Jean-François Mouney, Président du Directoire de Genfit : Aujourd’hui, on a financé, je dirais, notre activité classique, puis, bien entendu, on a totalement intégré le financement du GFT505 pour qu’il soit prêt pour la phase 3 en 2015, donc il n’y a pas seulement l’étude en cours importante dont on parlait, il y a des études annexes. Mais bien entendu si on découvre une très belle opportunité avec un partenaire, on le fera peut-être refinancer, mais on ne refinance sera pas pour le plaisir de refinancer, on refinancera si on a véritablement une voie nouvelle qui s’ajouterait à notre pipeline et qui s’ajouterait à notre stratégie.

Web TV www.labourseetlavie.com : On parlait de ce GFT505, il y a… On peut dire que les moyens, tous les moyens sont mis sur ce médicament-là, sur ce GFT505, vous avez aussi peut-être d’autres projets, mais il faut se concentrer sur un premier… ?

Jean-François Mouney, Président du Directoire de Genfit : Ce qui coûte cher, ce sont le développement clinique chez l’homme, donc effectivement, je dirais, par nature, le pourcentage le plus élevé de nos dépenses sont pour le 505. Cela ne veut pas dire, et la densité financière est moins lourde quand il s’agit d’avancer des produits qui sont un peu moins, plus dans les labos et moi chez le patient, et nous on consacre encore un nombre important d’efforts sur d’autres produits qui suivent, et on consacre d’ailleurs ces produits à cette définition d’une nouvelle stratégie dans, notamment, les maladies auto-immunes, les maladies inflammatoires sur lesquelles là on a des candidats très sérieux.

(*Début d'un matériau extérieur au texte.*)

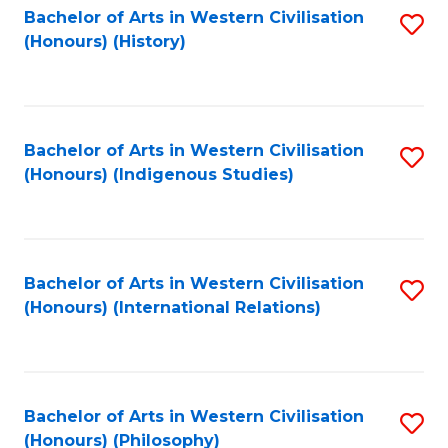
Bachelor of Arts in Western Civilisation
S
(Honours) (History)
to
C
Fa
Bachelor of Arts in Western Civilisation
S
(Honours) (Indigenous Studies)
to
C
Fa
Bachelor of Arts in Western Civilisation
S
(Honours) (International Relations)
to
C
Fa
Bachelor of Arts in Western Civilisation
S
(Honours) (Philosophy)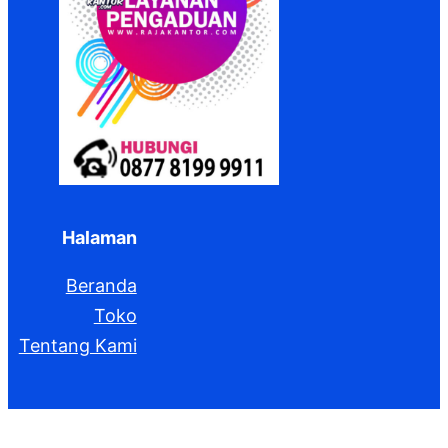
Halaman
Beranda
Toko
Tentang Kami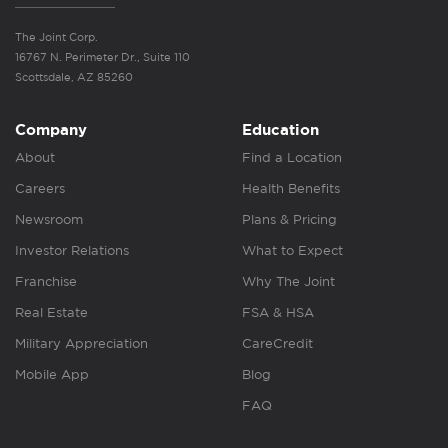
The Joint Corp.
16767 N. Perimeter Dr., Suite 110
Scottsdale, AZ 85260
Company
Education
About
Find a Location
Careers
Health Benefits
Newsroom
Plans & Pricing
Investor Relations
What to Expect
Franchise
Why The Joint
Real Estate
FSA & HSA
Military Appreciation
CareCredit
Mobile App
Blog
FAQ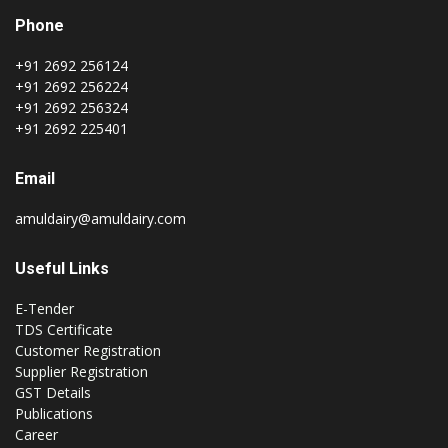
Phone
+91 2692 256124
+91 2692 256224
+91 2692 256324
+91 2692 225401
Email
amuldairy@amuldairy.com
Useful Links
E-Tender
TDS Certificate
Customer Registration
Supplier Registration
GST Details
Publications
Career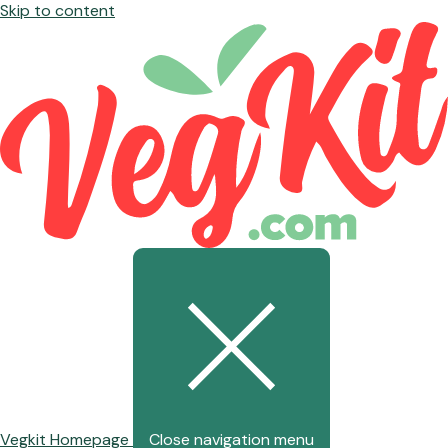
Skip to content
Vegkit Homepage
Close navigation menu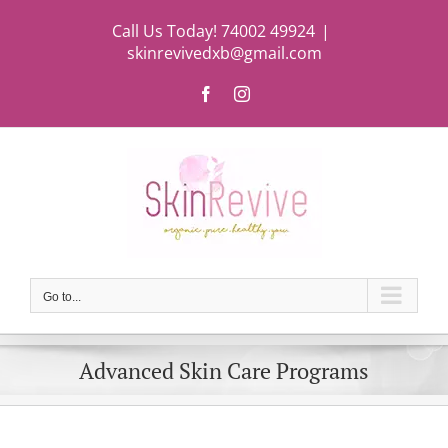
Skip
Call Us Today! 74002 49924
|
to
skinrevivedxb@gmail.com
content
Facebook
Instagram
Go to...
Advanced Skin Care Programs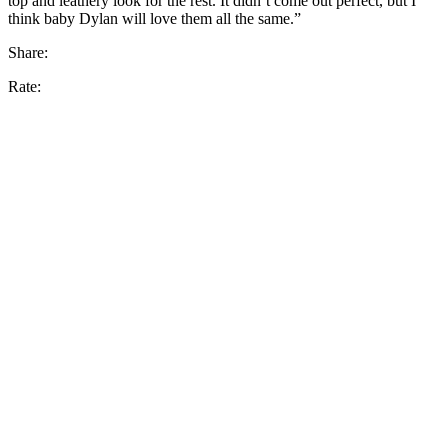
top and leathery look for the rest. It didn’t come out perfect, but I
think baby Dylan will love them all the same.”
Share:
Rate:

Web TV www.labourseetlavie.com : Je regardais, donc au niveau financier, vous aviez une trésorerie à peu près de 30 millions d’euros, c’est ça ?

Jean-François Mouney, Président du Directoire de Genfit : 30 millions au mois de juin oui, je pense qu’on a de la trésorerie de façon, de quoi tenir jusqu’à fin 2014, début 2015, ou un peu plus loin, cela dépend des types d’efforts que l’on fait. Non, si on a vraiment, je le dis, besoin de développer, d’accélérer la création de valeurs sur d’autres choses que le 505, on y mettra à ce moment-là les moyens. Mais la répercussion de cela, c’est que la valeur de la société augmentera proportionnellement, donc pour les actionnaires c’est de toute façon fort intéressant de le faire.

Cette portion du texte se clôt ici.